(Data records Opens)
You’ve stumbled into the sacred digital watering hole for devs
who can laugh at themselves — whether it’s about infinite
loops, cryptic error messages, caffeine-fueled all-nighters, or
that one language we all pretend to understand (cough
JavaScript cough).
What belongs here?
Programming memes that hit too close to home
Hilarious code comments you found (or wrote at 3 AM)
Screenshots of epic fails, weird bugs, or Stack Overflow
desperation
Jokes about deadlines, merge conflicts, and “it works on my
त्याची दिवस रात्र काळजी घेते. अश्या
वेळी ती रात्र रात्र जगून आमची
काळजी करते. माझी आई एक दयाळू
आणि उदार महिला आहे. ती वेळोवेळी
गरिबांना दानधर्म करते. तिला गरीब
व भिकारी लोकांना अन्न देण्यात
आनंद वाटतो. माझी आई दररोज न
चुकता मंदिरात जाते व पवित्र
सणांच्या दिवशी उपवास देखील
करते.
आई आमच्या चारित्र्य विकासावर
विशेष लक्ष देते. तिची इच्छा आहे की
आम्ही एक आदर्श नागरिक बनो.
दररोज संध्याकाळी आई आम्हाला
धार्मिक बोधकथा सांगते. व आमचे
(Data records Closes)
(Data records Opens)
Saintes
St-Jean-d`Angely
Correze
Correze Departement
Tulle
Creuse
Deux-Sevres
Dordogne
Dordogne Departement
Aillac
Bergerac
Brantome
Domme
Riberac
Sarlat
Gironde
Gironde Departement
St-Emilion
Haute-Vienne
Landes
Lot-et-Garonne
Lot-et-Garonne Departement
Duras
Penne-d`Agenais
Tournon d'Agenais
(Data records Closes)
Leave out every line above except those from the line with "वेळी ती रात्र रात्र जगून आमची" up to and including the line with "धार्मिक बोधकथा सांगते. व आमचे", and copy those exactly.

Exercise answer »
वेळी ती रात्र रात्र जगून आमची
काळजी करते. माझी आई एक दयाळू
आणि उदार महिला आहे. ती वेळोवेळी
गरिबांना दानधर्म करते. तिला गरीब
व भिकारी लोकांना अन्न देण्यात
आनंद वाटतो. माझी आई दररोज न
चुकता मंदिरात जाते व पवित्र
सणांच्या दिवशी उपवास देखील
करते.
आई आमच्या चारित्र्य विकासावर
विशेष लक्ष देते. तिची इच्छा आहे की
आम्ही एक आदर्श नागरिक बनो.
दररोज संध्याकाळी आई आम्हाला
धार्मिक बोधकथा सांगते. व आमचे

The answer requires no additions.